[Extracted material]

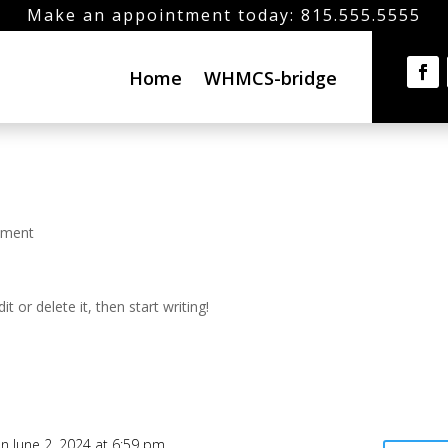
Make an appointment today: 815.555.5555
Home
WHMCS-bridge
mment
t or delete it, then start writing!
n June 2, 2024 at 6:59 pm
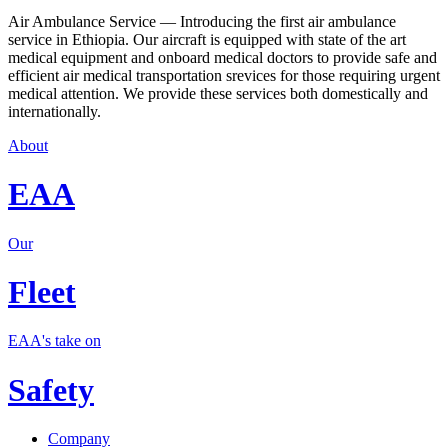
Air Ambulance Service — Introducing the first air ambulance
service in Ethiopia. Our aircraft is equipped with state of the art
medical equipment and onboard medical doctors to provide safe and
efficient air medical transportation srevices for those requiring urgent
medical attention. We provide these services both domestically and
internationally.
About
EAA
Our
Fleet
EAA's take on
Safety
Company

[/Extracted material]

Set down the material above exactly as it reads, but not its pictures.

Make an appointment today: 815.555.5555
Home
WHMCS-bridge
mment
t or delete it, then start writing!
n June 2, 2024 at 6:59 pm
Air Ambulance Service — Introducing the first air ambulance
service in Ethiopia. Our aircraft is equipped with state of the art
medical equipment and onboard medical doctors to provide safe and
efficient air medical transportation srevices for those requiring urgent
medical attention. We provide these services both domestically and
internationally.
About
EAA
Our
Fleet
EAA's take on
Safety
Company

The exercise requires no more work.